Dervişoğlu yargı ve emniyetteki krizin tek sorun olmadığını söyleyip sözü ekonomiye ve şiddet olaylarına getirdi:
“Sanılmasın ki sadece organize suç var. Sanılmasın ki sadece mafya-devlet ilişkisi var. Dillerine pelesenk ettikleri ‘Türkiye Yüzyılı’nda; market kuyrukları Sovyetler Birliği, sokaklar Ortadoğu, yollar Latin Amerika. İşte Tayyip Erdoğan Türkiye’si. Gazetelerde koskoca bir üçüncü sayfa haberi. Sınır güvenliği ile ilgisi olmayan iktidarın sokak güvenliğiyle de ilgisi yok. Artık büyükşehirlerin bazı yerlerinde suç gettoları oluşmuş haldedir.

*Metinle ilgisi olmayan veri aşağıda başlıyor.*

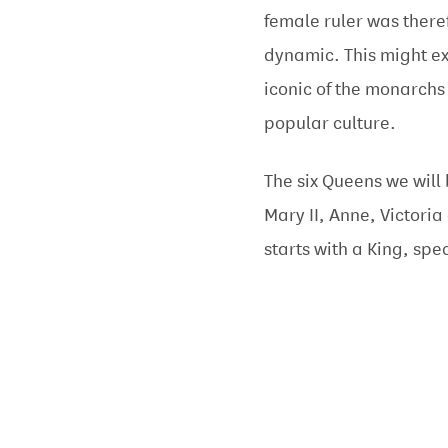
female ruler was there
dynamic. This might e
iconic of the monarchs
popular culture.
The six Queens we will 
Mary II, Anne, Victoria
starts with a King, spec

Yargıda reform nidaları atanlar güvenlik birimlerimize yardımcı olmanızın bir yolu da infaz düzenlemelerini gözden geçirmektir. Katili, caniyi, gözü dönmüş, ıslah olmamışları sokaklara salmamaktır. Bu memleket siyasileşmiş cemaatlerin, mafyalaşmış siyasetçilerin ve siyasallaşmış mafyaların devlet içindeki güç mücadelesinden bıkmıştır. Bu millet artık, iktidarın zaaflarından beslenen karanlık güç odaklarından yorulmuştur.”